Encouraging young people to take part

Child-friendly consent forms for research sessions.

Ethical, informed consent is the foundation of a great design session with children or young people.

Before young participants join a design research session, they should be clear on what we’re doing and why, what we’re asking of them, how the session will work in practice, what their rights are, how we will use their data, and so on. 

We need to make sure we are communicating this information in an age- and context-appropriate way. Most importantly, young participants need to feel empowered to opt in or out. They need to know that they don’t have to take part, that they don’t have to answer questions - and whatever they decide is OK.

Getting truly informed consent is a challenge

Consent forms are often too long, filled with jargon (like GDPR) and feel formal and ‘legal’, which can make young people feel pressurised. 

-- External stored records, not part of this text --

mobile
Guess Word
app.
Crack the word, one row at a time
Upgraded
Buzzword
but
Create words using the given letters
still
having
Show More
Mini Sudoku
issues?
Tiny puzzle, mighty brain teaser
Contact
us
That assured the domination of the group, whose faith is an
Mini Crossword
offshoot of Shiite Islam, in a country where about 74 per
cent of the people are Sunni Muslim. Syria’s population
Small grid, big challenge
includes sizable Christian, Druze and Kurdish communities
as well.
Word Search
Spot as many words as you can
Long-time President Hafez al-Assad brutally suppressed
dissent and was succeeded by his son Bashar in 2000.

Even the word consent can be problematic: when we asked our young people to define ‘consent,’ they told us it meant ‘telling someone yes, go ahead.’  The idea of being able to say no hadn’t come through clearly. We have to go out of our way to make sure they know that ‘no’ is an option. 

Saying yes or no can raise difficult questions for young participants: 'Will you be angry at me if I say no? Will it change our relationship? Or make things harder for you? Am I letting other children down by not sharing?'

Young people have also told us that some of the things that matter most when deciding to participate aren’t usually in consent forms. For example, they were eager for more information about who they are going to be speaking to: 'Why should I come to share with them when they’ve shared nothing about themselves with me - even what they look like!'

Formal consent is an important part of the process, but it's only meaningful if it’s genuinely voluntary, informed and freely given. 

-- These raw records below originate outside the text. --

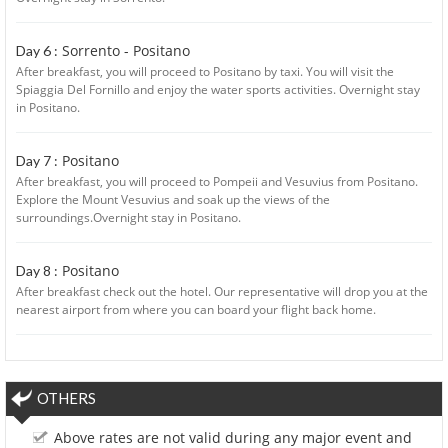
Sorrento - Positano
Day 6 :
After breakfast, you will proceed to Positano by taxi. You will visit the
Spiaggia Del Fornillo and enjoy the water sports activities. Overnight stay
in Positano.
Positano
Day 7 :
After breakfast, you will proceed to Pompeii and Vesuvius from Positano.
Explore the Mount Vesuvius and soak up the views of the
surroundings.Overnight stay in Positano.
Positano
Day 8 :
After breakfast check out the hotel. Our representative will drop you at the
nearest airport from where you can board your flight back home.
OTHERS
Above rates are not valid during any major event and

Reinventing the consent form

We've rewritten our consent forms in child- and young-person friendly tone, language and format. We used simple visuals to break up and  communicate key information, included pictures of our project team mates for better transparency and relationship building, and busted jargon wherever we could.

We’ve developed templates that are now the standard starting point in our work for formal consent gathering:

We always work through these materials in conversation with a young person, so we can answer questions, check their understanding and assent, and also emphasise the voluntary nature of getting involved. Just ‘sending and signing’ isn’t sufficient.

These templates need thoughtful and careful adaptation to fit your own use. You’ll need to ensure they faithfully mirror the details of your own design sessions, particularly in terms of the data gathered and how we will use it.